- TASK OBJECTIVE
Each line of the records that includes "breadcrumb" should be found and copied.
════════════════
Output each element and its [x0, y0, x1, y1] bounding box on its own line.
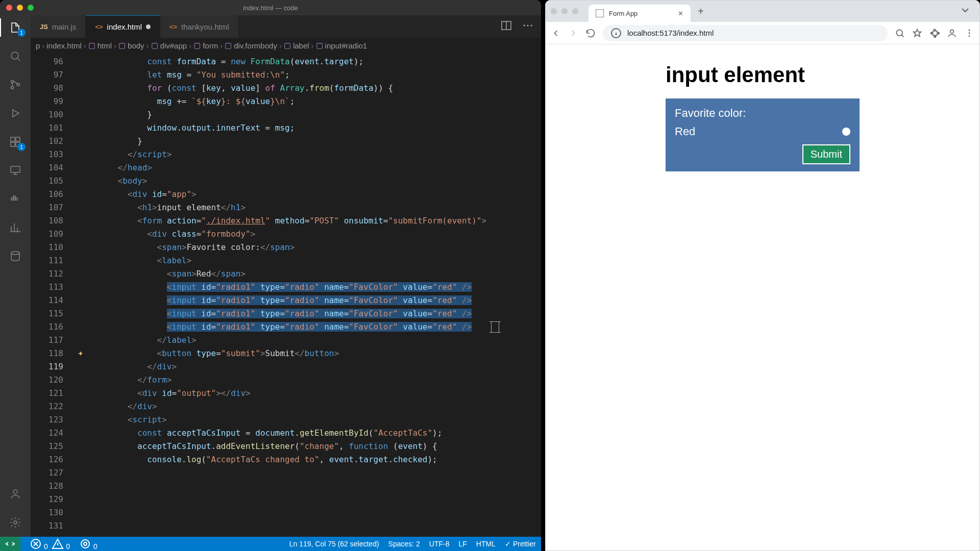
breadcrumb-segment[interactable]: div#app [160, 41, 187, 50]
breadcrumb-segment[interactable]: html [97, 41, 112, 50]
breadcrumb-segment[interactable]: body [128, 41, 144, 50]
tab-thankyou-html[interactable]: <> thankyou.html [160, 15, 239, 38]
breadcrumb-segment[interactable]: label [293, 41, 309, 50]
zoom-icon[interactable] [895, 28, 905, 38]
tab-label: index.html [107, 22, 142, 31]
code-line[interactable]: acceptTaCsInput.addEventListener("change… [98, 440, 541, 453]
svg-point-26 [969, 29, 970, 31]
run-debug-icon[interactable] [8, 106, 22, 120]
extensions-icon[interactable] [929, 28, 940, 38]
js-file-icon: JS [40, 23, 48, 31]
source-control-icon[interactable] [8, 78, 22, 92]
status-ports[interactable]: 0 [79, 538, 97, 550]
docker-icon[interactable] [8, 192, 22, 206]
window-title: index.html — code [243, 4, 298, 12]
account-icon[interactable] [8, 487, 22, 501]
html-file-icon: <> [95, 23, 103, 31]
code-line[interactable]: </label> [98, 334, 541, 347]
more-actions-icon[interactable] [522, 19, 534, 34]
back-icon[interactable] [551, 28, 561, 38]
code-line[interactable]: } [98, 108, 541, 121]
code-line[interactable]: <form action="./index.html" method="POST… [98, 214, 541, 228]
maximize-icon[interactable] [572, 8, 578, 14]
code-line[interactable]: <script> [98, 413, 541, 427]
status-cursor[interactable]: Ln 119, Col 75 (62 selected) [289, 540, 379, 548]
minimize-icon[interactable] [561, 8, 568, 14]
editor[interactable]: 9697989910010110210310410510610710810911… [31, 53, 541, 537]
remote-indicator[interactable] [0, 537, 20, 551]
svg-point-22 [81, 540, 89, 548]
svg-point-2 [11, 87, 14, 89]
browser-tab[interactable]: Form App ✕ [589, 5, 691, 22]
code-line[interactable]: window.output.innerText = msg; [98, 121, 541, 135]
code-line[interactable]: } [98, 135, 541, 148]
status-spaces[interactable]: Spaces: 2 [388, 540, 420, 548]
graph-icon[interactable] [8, 220, 22, 235]
split-editor-icon[interactable] [500, 19, 512, 34]
code-line[interactable]: </form> [98, 373, 541, 387]
radio-option-red[interactable]: Red [675, 125, 850, 138]
code-line[interactable]: const formData = new FormData(event.targ… [98, 55, 541, 68]
code-line[interactable]: </div> [98, 360, 541, 373]
address-bar[interactable]: localhost:5173/index.html [603, 25, 888, 41]
close-icon[interactable] [551, 8, 557, 14]
favicon-icon [596, 9, 604, 17]
database-icon[interactable] [8, 249, 22, 263]
code-line[interactable]: <h1>input element</h1> [98, 201, 541, 214]
code-line[interactable]: <div id="output"></div> [98, 387, 541, 400]
radio-icon[interactable] [842, 128, 850, 136]
extensions-icon[interactable]: 1 [8, 135, 22, 149]
reload-icon[interactable] [585, 28, 596, 38]
bookmark-icon[interactable] [912, 28, 922, 38]
code-line[interactable]: </script> [98, 148, 541, 161]
code-line[interactable]: const acceptTaCsInput = document.getElem… [98, 427, 541, 440]
new-tab-button[interactable]: + [694, 6, 708, 17]
close-icon[interactable] [6, 5, 12, 11]
code-line[interactable]: </div> [98, 400, 541, 413]
minimize-icon[interactable] [17, 5, 23, 11]
gear-icon[interactable] [8, 515, 22, 530]
svg-point-21 [84, 542, 87, 545]
breadcrumb[interactable]: p › index.html › ▢ html › ▢ body › ▢ div… [31, 38, 541, 53]
code-line[interactable]: console.log("AcceptTaCs changed to", eve… [98, 453, 541, 466]
forward-icon[interactable] [568, 28, 578, 38]
code-line[interactable]: <input id="radio1" type="radio" name="Fa… [98, 307, 541, 320]
traffic-lights [551, 8, 578, 14]
tab-index-html[interactable]: <> index.html [86, 15, 160, 38]
status-encoding[interactable]: UTF-8 [429, 540, 450, 548]
breadcrumb-segment[interactable]: div.formbody [234, 41, 277, 50]
status-eol[interactable]: LF [459, 540, 467, 548]
status-lang[interactable]: HTML [476, 540, 496, 548]
status-problems[interactable]: 0 0 [30, 538, 70, 550]
code-line[interactable]: <body> [98, 174, 541, 188]
status-prettier[interactable]: ✓ Prettier [505, 540, 536, 548]
tab-label: thankyou.html [181, 22, 229, 31]
code-line[interactable]: let msg = "You submitted:\n"; [98, 68, 541, 82]
code-line[interactable]: <span>Red</span> [98, 267, 541, 281]
code-line[interactable]: <input id="radio1" type="radio" name="Fa… [98, 320, 541, 334]
code-line[interactable]: for (const [key, value] of Array.from(fo… [98, 82, 541, 95]
close-tab-icon[interactable]: ✕ [678, 10, 683, 17]
explorer-icon[interactable]: 1 [8, 20, 22, 35]
maximize-icon[interactable] [28, 5, 34, 11]
breadcrumb-segment[interactable]: input#radio1 [325, 41, 368, 50]
code-line[interactable]: <label> [98, 254, 541, 267]
breadcrumb-segment[interactable]: index.html [46, 41, 81, 50]
code-line[interactable]: <div id="app"> [98, 188, 541, 201]
chevron-down-icon[interactable] [959, 4, 974, 18]
breadcrumb-segment[interactable]: p [36, 41, 40, 50]
search-icon[interactable] [8, 49, 22, 63]
code-line[interactable]: <div class="formbody"> [98, 228, 541, 241]
code-line[interactable]: </head> [98, 161, 541, 174]
code-line[interactable]: msg += `${key}: ${value}\n`; [98, 95, 541, 108]
code-line[interactable]: <input id="radio1" type="radio" name="Fa… [98, 281, 541, 294]
breadcrumb-segment[interactable]: form [203, 41, 218, 50]
submit-button[interactable]: Submit [802, 144, 850, 164]
code-line[interactable]: <span>Favorite color:</span> [98, 241, 541, 254]
tab-main-js[interactable]: JS main.js [31, 15, 86, 38]
code-line[interactable]: <button type="submit">Submit</button> [98, 347, 541, 360]
remote-explorer-icon[interactable] [8, 163, 22, 178]
code-line[interactable]: <input id="radio1" type="radio" name="Fa… [98, 294, 541, 307]
menu-icon[interactable] [964, 28, 974, 38]
profile-icon[interactable] [947, 28, 957, 38]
════════════════
- FINISHED EXERCISE
breadcrumb-segment[interactable]: div#app [160, 41, 187, 50]
breadcrumb-segment[interactable]: html [97, 41, 112, 50]
breadcrumb-segment[interactable]: body [128, 41, 144, 50]
breadcrumb-segment[interactable]: label [293, 41, 309, 50]
breadcrumb[interactable]: p › index.html › ▢ html › ▢ body › ▢ div… [31, 38, 541, 53]
breadcrumb-segment[interactable]: div.formbody [234, 41, 277, 50]
breadcrumb-segment[interactable]: input#radio1 [325, 41, 368, 50]
breadcrumb-segment[interactable]: index.html [46, 41, 81, 50]
breadcrumb-segment[interactable]: p [36, 41, 40, 50]
breadcrumb-segment[interactable]: form [203, 41, 218, 50]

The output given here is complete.